_INPUT_
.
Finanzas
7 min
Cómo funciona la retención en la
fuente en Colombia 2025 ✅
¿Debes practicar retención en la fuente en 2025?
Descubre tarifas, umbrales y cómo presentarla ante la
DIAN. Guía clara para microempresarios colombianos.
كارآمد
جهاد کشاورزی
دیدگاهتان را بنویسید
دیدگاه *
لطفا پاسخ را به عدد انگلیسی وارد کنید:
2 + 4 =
...
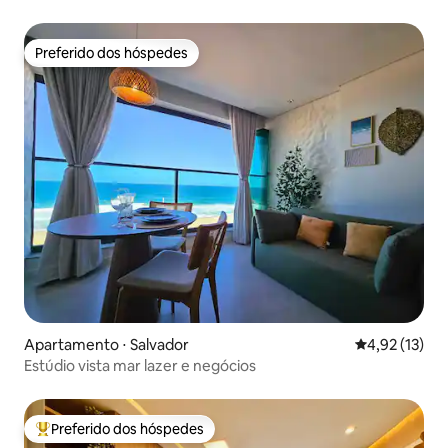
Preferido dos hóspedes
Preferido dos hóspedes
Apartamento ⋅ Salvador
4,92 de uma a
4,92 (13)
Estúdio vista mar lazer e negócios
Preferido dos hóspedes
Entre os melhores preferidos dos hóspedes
* * *
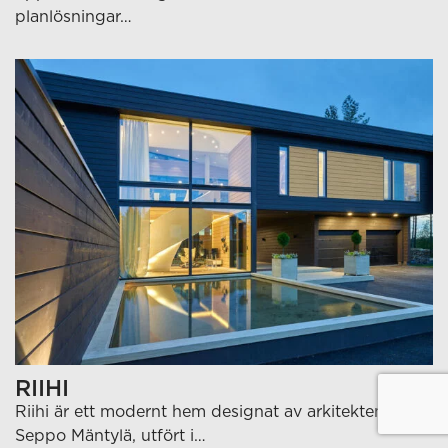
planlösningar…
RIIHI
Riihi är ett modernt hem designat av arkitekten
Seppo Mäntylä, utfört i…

_WHAT TO DO_
Return each line of the data above that includes the word "retención".

_TASK RESPONSE_
Cómo funciona la retención en la
¿Debes practicar retención en la fuente en 2025?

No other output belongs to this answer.